Page-level text extractions
────────────────────

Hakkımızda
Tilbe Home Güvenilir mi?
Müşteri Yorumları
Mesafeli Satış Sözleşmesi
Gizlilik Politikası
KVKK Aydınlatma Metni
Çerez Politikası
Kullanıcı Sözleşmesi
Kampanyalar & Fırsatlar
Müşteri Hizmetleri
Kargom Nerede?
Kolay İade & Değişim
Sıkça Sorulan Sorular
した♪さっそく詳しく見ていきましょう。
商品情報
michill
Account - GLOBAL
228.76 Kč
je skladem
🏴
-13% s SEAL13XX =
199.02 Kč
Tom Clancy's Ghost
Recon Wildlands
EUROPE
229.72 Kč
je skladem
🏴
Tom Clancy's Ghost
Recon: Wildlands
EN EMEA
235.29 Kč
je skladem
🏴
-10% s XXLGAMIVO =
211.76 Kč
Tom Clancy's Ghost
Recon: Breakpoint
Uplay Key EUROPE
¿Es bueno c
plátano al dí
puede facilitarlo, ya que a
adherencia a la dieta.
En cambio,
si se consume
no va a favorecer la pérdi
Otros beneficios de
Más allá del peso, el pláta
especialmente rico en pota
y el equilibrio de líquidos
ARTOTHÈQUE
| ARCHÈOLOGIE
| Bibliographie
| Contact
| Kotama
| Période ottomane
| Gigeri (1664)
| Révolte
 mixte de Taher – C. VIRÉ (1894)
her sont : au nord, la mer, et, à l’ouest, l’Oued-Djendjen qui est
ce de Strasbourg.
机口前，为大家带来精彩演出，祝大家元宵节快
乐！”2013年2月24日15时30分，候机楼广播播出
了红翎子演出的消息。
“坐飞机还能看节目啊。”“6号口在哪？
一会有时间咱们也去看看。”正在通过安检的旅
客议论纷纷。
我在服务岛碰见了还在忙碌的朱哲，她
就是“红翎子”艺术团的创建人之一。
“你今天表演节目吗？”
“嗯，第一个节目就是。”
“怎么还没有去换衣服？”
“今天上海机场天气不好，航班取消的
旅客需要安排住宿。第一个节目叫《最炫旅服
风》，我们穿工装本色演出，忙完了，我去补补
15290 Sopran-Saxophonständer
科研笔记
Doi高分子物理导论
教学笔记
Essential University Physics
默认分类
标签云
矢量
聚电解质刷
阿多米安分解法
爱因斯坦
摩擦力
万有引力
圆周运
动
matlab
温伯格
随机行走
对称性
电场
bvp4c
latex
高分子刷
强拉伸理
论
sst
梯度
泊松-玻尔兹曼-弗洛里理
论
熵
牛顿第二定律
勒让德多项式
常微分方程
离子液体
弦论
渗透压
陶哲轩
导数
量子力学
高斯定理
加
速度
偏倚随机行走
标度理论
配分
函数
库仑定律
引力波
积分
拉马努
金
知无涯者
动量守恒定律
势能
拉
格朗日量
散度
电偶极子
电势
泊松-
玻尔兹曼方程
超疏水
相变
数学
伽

────────────────────

WHAT IS EXPECTED: Using the records above, report each line that contains the word "Recon" by copying it.

THE COMPLETED TASK:
Recon Wildlands
Recon: Wildlands
Recon: Breakpoint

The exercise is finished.